Algorithm for extracting any possible combination of a sublist of two lists

Suppose I have two lists, as I repeat every possible combination of each sublist, so that each item appears once and only once.

I think that an example can be, if you have employees and tasks, and you want to divide them into teams, where each employee can be in only one team, and each work can be in only one team. For instance,

List<string> employees = new List<string>() { "Adam", "Bob"} ; List<string> jobs = new List<string>() { "1", "2", "3"}; 

I want

 Adam : 1 Bob : 2 , 3 Adam : 1 , 2 Bob : 3 Adam : 1 , 3 Bob : 2 Adam : 2 Bob : 1 , 3 Adam : 2 , 3 Bob : 1 Adam : 3 Bob : 1 , 2 Adam, Bob : 1, 2, 3 

I tried using the answer to this stackoverflow question to create a list of all possible combinations of employees and each possible combination of tasks, and then select one item from each of them, each list, but this is about the way I got it.

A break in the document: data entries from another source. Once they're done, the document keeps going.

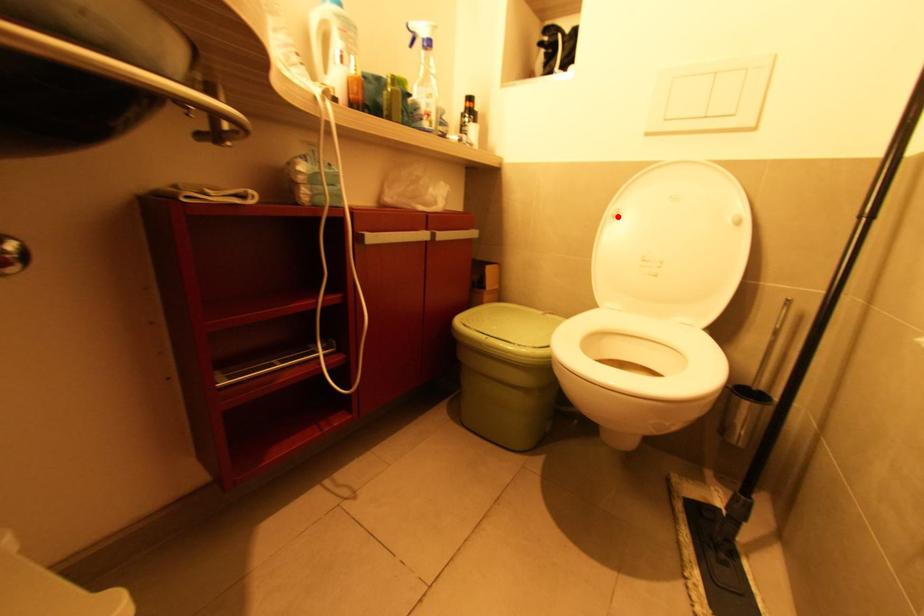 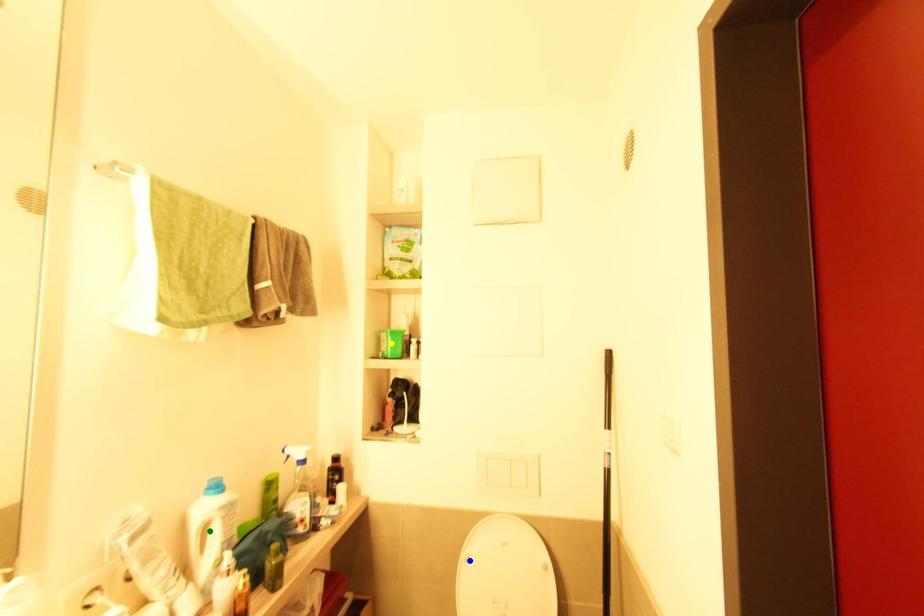 Question: I am providing you with two images of the same scene from different viewpoints. A red point is marked on the first image. You are given multiple points on the second image. In image 2, which mark is for the same physical point as the one in image 1?

Choices:
 (A) green point
 (B) yellow point
 (C) blue point

Answer: (C) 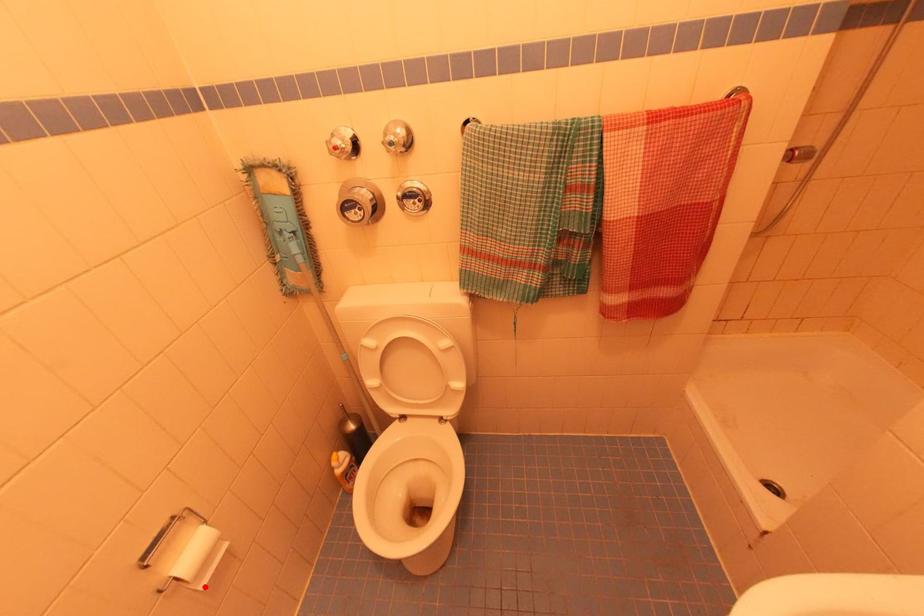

I do not know the maximum size of the lists, but it will certainly be less than 100, and there may be other limiting factors (for example, each team can have no more than 5 employees).

Update

I'm not sure that this can be removed more and / or simplified, but this is what I have so far turned out to be.

It uses the Group algorithm provided by Yorye (see its answer below), but I removed an order that I don't need and caused problems if the keys are not comparable.

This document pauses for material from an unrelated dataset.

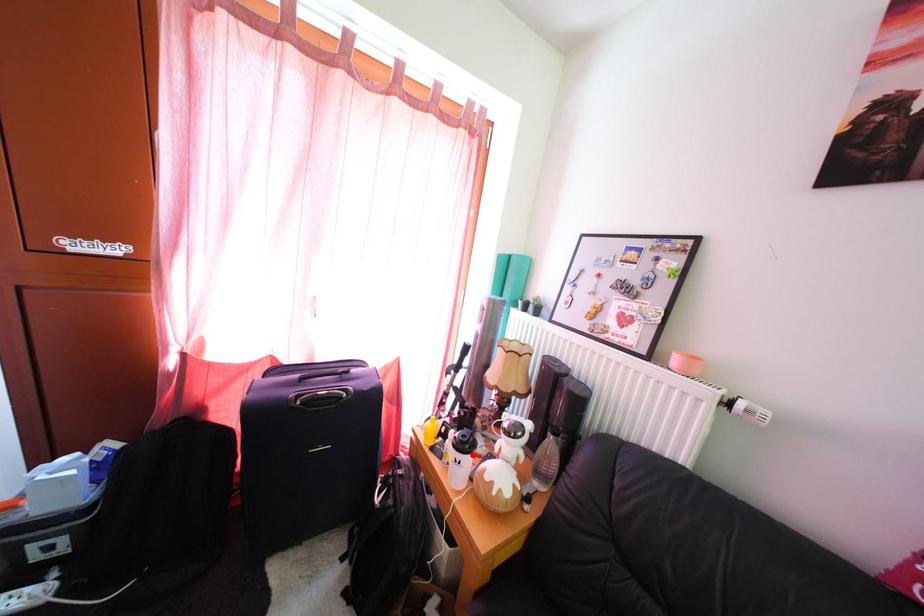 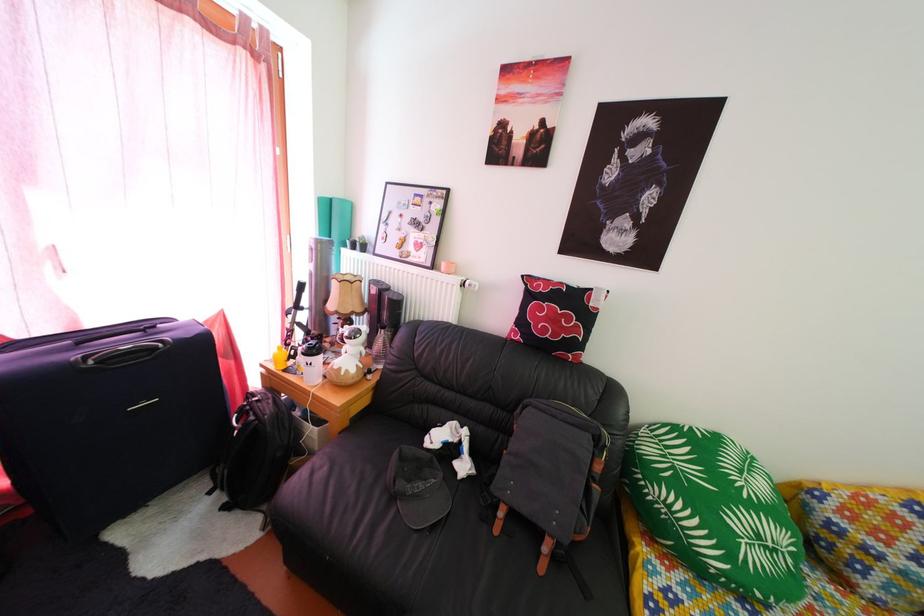 Where in the second image is the point corresponding to the highlighted location from the first image?

(321, 360)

 var employees = new List<string>() { "Adam", "Bob" } ; var jobs = new List<string>() { "1", "2", "3" }; int c= 0; foreach (int noOfTeams in Enumerable.Range(1, employees.Count)) { var hs = new HashSet<string>(); foreach( var grouping in Group(Enumerable.Range(1, noOfTeams).ToList(), employees)) { // Generate a unique key for each group to detect duplicates. var key = string.Join(":" , grouping.Select(sub => string.Join(",", sub))); if (!hs.Add(key)) continue; List<List<string>> teams = (from r in grouping select r.ToList()).ToList(); foreach (var group in Group(teams, jobs)) { foreach (var sub in group) { Console.WriteLine(String.Join(", " , sub.Key ) + " : " + string.Join(", ", sub)); } Console.WriteLine(); c++; } } } Console.WriteLine(String.Format("{0:n0} combinations for {1} employees and {2} jobs" , c , employees.Count, jobs.Count)); 

Since I don't care about the order of the results, this seems to give me what I need.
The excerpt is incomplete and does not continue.